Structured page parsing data

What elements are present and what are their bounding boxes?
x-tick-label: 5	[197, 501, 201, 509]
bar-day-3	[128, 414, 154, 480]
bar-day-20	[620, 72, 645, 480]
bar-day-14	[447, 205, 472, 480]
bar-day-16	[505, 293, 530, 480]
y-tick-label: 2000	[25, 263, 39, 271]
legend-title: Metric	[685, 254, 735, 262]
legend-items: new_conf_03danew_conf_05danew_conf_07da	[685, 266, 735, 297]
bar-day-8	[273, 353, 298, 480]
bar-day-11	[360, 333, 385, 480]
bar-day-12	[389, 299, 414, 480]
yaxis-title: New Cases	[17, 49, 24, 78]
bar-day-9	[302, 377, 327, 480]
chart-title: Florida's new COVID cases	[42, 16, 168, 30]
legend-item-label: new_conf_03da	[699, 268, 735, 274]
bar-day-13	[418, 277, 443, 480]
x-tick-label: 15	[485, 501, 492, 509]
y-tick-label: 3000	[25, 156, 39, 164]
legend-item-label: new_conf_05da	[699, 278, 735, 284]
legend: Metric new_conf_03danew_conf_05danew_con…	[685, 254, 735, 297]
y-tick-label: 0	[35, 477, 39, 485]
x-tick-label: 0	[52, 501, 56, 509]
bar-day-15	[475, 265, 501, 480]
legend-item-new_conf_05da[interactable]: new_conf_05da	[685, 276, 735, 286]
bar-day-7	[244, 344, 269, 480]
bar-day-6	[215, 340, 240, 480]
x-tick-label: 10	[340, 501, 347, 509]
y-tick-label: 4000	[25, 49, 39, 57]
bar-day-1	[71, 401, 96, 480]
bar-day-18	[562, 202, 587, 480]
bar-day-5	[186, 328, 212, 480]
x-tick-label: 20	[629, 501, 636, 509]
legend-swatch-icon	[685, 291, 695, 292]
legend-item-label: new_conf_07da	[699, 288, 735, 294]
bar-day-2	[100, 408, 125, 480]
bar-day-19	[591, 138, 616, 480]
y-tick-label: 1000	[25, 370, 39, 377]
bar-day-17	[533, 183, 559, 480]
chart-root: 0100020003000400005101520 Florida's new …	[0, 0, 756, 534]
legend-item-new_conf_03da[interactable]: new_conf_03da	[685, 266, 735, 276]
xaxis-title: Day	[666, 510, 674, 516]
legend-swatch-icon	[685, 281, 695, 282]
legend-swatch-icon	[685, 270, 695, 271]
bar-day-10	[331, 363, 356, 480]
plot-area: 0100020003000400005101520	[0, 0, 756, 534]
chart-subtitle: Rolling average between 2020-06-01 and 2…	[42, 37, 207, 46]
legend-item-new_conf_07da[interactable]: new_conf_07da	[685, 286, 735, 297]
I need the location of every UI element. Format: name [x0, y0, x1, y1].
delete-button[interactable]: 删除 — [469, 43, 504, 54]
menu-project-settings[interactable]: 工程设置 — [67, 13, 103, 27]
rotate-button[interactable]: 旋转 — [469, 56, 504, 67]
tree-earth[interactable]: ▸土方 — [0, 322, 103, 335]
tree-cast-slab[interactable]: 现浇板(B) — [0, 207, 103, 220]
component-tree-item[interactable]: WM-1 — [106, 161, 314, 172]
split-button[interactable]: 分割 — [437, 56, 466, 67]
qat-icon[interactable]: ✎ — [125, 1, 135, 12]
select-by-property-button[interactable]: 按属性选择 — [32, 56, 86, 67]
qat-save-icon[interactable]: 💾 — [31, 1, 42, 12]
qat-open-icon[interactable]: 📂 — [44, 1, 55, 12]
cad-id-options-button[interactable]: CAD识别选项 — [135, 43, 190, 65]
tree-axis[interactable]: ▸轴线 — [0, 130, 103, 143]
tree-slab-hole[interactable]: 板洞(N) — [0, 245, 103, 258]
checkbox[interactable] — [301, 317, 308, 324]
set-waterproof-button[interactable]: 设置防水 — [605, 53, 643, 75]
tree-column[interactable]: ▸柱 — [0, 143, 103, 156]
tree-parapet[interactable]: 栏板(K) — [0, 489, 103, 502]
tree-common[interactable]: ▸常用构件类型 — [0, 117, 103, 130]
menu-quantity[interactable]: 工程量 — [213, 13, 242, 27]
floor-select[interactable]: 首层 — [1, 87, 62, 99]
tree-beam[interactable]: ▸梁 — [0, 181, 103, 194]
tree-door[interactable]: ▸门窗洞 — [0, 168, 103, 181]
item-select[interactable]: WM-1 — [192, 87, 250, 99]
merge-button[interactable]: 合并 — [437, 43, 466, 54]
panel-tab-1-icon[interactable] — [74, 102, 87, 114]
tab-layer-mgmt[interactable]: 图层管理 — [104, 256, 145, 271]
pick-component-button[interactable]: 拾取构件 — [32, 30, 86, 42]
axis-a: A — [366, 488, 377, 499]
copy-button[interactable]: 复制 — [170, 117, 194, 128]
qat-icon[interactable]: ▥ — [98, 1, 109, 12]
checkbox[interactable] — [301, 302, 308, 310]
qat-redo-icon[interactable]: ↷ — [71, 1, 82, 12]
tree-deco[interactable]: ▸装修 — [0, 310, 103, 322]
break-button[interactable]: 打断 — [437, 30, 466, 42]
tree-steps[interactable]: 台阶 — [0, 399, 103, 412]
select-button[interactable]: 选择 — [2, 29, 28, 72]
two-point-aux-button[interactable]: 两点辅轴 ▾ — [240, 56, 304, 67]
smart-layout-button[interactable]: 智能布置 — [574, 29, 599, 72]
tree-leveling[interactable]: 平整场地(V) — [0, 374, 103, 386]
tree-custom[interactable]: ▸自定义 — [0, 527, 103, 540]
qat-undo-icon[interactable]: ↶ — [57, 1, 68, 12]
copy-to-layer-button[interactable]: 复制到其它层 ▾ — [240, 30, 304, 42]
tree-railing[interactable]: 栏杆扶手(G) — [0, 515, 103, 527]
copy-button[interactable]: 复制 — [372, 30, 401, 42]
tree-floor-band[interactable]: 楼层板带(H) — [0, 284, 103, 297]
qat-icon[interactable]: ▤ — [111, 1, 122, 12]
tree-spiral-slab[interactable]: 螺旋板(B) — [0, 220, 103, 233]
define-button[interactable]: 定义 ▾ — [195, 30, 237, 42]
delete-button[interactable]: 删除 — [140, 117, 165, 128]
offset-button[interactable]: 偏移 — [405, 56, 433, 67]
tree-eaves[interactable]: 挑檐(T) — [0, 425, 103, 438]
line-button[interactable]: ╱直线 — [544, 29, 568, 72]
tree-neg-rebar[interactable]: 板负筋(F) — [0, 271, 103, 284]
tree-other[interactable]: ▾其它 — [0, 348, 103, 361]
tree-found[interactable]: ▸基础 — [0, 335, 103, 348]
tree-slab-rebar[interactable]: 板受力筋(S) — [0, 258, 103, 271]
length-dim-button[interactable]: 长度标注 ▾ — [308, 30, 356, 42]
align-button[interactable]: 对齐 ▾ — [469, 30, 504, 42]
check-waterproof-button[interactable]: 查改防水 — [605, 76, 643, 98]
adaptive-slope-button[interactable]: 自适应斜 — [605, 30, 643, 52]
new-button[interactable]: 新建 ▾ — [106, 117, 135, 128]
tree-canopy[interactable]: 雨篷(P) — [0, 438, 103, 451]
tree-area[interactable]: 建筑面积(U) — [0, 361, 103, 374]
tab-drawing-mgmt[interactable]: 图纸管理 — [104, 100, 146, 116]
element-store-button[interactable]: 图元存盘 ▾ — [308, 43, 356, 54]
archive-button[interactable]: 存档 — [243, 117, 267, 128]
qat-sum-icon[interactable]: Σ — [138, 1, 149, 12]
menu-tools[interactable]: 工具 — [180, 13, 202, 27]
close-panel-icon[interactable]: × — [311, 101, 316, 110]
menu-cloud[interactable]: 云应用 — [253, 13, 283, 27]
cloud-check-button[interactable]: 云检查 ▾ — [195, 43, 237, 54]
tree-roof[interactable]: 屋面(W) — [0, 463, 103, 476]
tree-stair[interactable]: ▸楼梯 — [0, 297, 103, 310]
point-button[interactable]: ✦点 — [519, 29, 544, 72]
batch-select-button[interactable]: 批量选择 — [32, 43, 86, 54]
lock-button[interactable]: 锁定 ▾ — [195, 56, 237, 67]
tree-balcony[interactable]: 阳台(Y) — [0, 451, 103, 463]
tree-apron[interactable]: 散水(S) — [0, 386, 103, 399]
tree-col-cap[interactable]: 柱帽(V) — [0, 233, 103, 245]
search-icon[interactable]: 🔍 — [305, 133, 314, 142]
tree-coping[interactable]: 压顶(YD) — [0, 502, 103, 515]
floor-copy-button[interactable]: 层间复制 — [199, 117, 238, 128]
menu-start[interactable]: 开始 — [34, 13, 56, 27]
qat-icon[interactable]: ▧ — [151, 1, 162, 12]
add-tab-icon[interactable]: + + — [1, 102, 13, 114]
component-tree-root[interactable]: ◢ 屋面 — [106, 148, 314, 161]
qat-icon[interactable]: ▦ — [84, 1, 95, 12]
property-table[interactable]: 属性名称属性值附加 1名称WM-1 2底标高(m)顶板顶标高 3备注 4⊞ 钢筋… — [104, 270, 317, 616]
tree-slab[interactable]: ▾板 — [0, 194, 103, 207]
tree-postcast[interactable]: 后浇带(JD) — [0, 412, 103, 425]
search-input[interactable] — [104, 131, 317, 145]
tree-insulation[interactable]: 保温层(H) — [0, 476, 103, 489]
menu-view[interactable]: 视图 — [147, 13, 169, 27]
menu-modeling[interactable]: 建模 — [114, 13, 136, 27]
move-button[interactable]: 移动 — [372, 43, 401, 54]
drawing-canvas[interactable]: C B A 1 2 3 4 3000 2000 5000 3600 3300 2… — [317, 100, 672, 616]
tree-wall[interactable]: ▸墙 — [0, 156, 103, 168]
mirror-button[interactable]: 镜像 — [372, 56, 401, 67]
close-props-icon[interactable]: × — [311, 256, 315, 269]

▶ _Task brief_: Every line in the data above that includes the word "root" should be copied.

▶ _Answer to this task_:
chart-root: 0100020003000400005101520 Florida's new …	[0, 0, 756, 534]
component-tree-root[interactable]: ◢ 屋面 — [106, 148, 314, 161]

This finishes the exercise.